Task description:
Every line from the line containing "Segment right iliac" through the final line below is to be repeated exactly; no other line is.

Dataset items
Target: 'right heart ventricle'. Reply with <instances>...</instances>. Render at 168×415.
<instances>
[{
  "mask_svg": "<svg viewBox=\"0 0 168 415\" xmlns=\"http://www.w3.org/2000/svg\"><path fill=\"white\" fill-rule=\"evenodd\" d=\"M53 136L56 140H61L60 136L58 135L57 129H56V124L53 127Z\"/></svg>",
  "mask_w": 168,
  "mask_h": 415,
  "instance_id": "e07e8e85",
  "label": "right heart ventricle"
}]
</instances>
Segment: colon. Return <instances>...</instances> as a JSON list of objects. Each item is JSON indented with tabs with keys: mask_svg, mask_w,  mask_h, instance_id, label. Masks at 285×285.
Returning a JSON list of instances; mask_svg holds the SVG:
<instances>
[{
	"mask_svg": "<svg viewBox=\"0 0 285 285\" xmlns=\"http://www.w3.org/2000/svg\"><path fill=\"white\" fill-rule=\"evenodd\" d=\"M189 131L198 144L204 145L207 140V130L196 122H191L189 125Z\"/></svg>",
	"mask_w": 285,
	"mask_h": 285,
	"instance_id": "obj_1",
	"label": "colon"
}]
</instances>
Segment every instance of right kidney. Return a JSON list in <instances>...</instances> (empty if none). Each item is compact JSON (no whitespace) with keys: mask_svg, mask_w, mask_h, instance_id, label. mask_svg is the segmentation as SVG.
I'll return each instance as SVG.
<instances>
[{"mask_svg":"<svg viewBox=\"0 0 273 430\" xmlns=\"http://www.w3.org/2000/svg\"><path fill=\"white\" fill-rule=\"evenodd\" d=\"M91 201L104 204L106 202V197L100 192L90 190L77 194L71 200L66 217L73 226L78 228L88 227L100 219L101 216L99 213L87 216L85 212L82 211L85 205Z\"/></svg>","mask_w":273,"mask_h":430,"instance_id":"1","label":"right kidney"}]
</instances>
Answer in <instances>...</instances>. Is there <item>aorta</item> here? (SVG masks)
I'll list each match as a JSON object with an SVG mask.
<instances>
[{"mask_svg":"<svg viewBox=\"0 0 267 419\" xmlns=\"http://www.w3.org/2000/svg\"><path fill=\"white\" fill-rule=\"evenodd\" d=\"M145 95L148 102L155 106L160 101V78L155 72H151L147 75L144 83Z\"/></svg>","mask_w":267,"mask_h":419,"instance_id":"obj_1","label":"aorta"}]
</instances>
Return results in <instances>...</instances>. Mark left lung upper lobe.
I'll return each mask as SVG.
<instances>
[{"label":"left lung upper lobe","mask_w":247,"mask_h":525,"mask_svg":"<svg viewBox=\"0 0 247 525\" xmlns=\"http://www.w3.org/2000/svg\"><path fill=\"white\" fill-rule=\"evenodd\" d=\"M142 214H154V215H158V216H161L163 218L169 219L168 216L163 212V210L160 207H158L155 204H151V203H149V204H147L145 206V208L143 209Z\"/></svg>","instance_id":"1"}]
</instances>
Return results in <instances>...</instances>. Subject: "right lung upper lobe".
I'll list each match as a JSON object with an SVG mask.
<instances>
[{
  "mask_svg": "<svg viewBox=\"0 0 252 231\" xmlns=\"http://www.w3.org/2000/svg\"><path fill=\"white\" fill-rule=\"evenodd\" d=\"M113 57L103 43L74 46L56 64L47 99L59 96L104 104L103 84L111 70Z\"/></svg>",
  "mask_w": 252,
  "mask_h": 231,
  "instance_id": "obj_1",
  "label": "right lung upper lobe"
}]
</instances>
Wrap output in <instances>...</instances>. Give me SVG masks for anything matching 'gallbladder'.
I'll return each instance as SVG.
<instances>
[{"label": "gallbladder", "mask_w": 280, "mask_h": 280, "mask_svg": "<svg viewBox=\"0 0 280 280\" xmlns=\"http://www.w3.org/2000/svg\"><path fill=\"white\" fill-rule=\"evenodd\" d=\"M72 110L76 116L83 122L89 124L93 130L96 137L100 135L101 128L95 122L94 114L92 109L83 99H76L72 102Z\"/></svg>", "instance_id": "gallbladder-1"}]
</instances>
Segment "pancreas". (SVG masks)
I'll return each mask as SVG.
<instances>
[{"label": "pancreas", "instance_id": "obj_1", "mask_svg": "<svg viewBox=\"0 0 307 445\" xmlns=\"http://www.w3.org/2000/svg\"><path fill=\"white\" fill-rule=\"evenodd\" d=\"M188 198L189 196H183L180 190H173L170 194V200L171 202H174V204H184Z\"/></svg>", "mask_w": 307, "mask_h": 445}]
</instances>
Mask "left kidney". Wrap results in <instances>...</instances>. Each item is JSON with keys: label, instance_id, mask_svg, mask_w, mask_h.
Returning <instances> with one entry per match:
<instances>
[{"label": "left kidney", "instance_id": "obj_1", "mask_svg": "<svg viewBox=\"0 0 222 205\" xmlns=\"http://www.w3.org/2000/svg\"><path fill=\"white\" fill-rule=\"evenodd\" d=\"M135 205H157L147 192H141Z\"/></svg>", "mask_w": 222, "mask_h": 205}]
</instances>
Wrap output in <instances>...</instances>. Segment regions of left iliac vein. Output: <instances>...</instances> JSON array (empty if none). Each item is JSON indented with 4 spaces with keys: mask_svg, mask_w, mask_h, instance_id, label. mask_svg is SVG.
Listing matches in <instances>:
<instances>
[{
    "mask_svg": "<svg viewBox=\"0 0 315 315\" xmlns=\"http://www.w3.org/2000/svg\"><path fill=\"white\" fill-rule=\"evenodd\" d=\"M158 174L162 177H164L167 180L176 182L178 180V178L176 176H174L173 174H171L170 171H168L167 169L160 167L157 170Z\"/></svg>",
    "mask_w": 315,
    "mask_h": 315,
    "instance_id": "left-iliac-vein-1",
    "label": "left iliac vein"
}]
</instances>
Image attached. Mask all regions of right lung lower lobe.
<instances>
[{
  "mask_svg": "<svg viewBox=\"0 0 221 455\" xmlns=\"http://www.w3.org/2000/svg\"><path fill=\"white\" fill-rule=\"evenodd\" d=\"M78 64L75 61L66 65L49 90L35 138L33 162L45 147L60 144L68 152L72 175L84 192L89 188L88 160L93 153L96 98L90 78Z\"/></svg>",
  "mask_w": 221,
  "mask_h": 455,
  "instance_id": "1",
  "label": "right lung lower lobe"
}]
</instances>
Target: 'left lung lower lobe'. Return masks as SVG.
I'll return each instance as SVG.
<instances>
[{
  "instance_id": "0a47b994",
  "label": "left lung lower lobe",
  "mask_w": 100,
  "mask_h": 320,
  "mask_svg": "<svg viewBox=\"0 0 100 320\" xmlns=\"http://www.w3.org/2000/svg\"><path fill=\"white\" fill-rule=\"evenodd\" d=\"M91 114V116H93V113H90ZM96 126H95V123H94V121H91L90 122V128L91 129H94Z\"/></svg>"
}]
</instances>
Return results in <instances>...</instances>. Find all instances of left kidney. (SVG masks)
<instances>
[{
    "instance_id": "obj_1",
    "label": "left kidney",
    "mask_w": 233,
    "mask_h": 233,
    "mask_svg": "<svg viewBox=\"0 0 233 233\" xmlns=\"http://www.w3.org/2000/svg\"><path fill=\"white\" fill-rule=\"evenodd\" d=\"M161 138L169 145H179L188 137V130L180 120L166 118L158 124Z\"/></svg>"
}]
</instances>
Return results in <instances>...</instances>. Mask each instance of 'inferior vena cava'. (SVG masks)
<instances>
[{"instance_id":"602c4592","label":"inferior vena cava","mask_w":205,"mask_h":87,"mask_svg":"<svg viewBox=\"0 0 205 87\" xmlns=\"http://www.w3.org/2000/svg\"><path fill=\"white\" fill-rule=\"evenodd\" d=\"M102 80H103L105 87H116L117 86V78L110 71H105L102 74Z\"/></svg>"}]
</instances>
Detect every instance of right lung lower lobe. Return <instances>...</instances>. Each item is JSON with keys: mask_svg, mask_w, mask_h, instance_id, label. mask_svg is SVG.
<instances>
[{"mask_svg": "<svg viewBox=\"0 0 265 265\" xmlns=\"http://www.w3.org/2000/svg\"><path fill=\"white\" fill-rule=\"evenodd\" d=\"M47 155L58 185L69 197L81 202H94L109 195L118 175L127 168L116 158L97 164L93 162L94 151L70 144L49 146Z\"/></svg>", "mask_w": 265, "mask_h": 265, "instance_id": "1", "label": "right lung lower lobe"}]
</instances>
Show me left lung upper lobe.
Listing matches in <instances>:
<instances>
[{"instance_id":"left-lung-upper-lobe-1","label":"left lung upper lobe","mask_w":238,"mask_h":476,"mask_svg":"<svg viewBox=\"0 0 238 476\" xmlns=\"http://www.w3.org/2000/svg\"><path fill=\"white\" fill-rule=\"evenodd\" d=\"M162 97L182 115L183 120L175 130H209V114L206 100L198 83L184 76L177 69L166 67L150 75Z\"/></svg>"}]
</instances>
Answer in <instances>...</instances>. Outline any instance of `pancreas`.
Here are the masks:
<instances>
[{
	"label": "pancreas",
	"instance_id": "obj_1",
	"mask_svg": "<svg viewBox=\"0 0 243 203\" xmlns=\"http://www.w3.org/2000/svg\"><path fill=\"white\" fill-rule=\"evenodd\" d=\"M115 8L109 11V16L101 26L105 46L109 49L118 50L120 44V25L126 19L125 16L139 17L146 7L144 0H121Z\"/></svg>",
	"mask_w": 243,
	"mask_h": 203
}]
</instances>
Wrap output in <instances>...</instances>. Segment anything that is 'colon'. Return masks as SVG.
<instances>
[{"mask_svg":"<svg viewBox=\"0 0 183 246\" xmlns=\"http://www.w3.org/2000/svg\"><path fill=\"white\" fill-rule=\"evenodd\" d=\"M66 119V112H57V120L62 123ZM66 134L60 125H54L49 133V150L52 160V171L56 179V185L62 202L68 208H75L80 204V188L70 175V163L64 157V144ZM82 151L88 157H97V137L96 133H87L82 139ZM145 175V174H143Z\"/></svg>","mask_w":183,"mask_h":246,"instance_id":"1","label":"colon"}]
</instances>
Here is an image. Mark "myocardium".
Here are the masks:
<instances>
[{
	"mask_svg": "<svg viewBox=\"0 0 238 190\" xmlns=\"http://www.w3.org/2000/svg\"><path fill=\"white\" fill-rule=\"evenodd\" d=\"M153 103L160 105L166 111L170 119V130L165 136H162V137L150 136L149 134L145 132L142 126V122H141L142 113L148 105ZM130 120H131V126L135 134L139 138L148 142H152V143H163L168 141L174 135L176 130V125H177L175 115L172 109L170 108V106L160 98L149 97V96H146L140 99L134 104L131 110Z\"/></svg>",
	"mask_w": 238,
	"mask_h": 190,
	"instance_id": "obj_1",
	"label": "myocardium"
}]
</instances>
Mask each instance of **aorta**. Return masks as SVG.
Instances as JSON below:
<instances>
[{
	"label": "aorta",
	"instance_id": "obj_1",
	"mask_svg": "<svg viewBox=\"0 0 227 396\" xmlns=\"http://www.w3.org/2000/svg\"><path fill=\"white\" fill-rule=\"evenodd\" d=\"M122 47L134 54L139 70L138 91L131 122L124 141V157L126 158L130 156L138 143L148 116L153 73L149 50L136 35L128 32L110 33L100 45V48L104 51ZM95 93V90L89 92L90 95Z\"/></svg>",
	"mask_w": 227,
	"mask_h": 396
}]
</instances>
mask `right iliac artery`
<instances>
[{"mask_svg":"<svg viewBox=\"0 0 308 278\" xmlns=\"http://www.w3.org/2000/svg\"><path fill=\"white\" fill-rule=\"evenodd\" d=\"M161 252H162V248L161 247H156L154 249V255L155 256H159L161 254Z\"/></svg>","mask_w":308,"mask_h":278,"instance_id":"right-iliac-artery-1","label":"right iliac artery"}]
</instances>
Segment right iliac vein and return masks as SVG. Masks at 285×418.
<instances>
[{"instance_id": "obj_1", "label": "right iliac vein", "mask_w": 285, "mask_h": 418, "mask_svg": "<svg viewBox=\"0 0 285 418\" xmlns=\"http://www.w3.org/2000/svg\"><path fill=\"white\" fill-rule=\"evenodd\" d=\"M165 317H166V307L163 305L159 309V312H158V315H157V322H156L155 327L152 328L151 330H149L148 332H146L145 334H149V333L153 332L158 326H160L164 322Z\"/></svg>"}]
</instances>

Reply:
Segment right iliac vein and return masks as SVG. Masks at 285×418.
<instances>
[{"instance_id": "obj_1", "label": "right iliac vein", "mask_w": 285, "mask_h": 418, "mask_svg": "<svg viewBox=\"0 0 285 418\" xmlns=\"http://www.w3.org/2000/svg\"><path fill=\"white\" fill-rule=\"evenodd\" d=\"M165 317H166V307L163 305L159 309V312H158V315H157V322H156L155 327L152 328L151 330H149L148 332H146L145 334H149V333L153 332L158 326H160L164 322Z\"/></svg>"}]
</instances>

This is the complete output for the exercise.